What is expected:
From the listing below, pick out each line with the word "Maviro".

^^^^^^^^

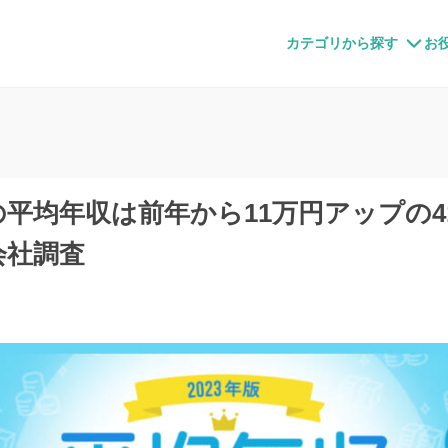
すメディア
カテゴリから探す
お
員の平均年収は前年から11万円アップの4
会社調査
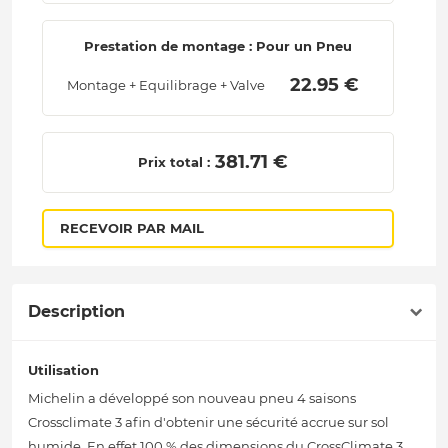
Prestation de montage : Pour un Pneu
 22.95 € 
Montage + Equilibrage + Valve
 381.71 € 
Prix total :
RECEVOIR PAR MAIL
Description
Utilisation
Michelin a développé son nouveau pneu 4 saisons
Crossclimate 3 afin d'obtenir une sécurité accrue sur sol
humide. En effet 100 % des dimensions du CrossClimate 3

^^^^^^^^

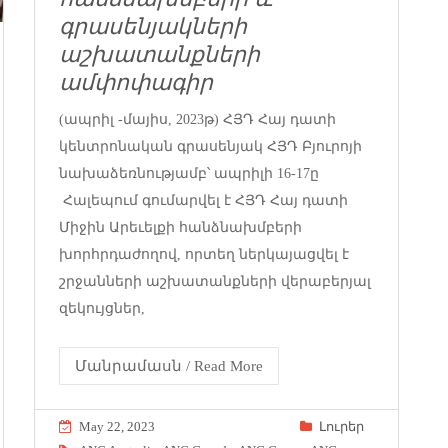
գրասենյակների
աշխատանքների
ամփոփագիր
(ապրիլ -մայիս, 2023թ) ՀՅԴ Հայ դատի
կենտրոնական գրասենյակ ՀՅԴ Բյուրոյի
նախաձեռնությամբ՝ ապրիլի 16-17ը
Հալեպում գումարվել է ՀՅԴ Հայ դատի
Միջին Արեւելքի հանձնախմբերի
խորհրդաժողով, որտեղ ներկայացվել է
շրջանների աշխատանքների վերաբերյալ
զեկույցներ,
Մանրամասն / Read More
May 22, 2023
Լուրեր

^^^^^^^^

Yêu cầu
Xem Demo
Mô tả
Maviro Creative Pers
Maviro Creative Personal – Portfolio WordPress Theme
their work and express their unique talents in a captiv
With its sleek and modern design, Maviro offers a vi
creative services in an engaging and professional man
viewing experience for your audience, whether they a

^^^^^^^^

Task result:
Maviro Creative Pers
Maviro Creative Personal – Portfolio WordPress Theme
With its sleek and modern design, Maviro offers a vi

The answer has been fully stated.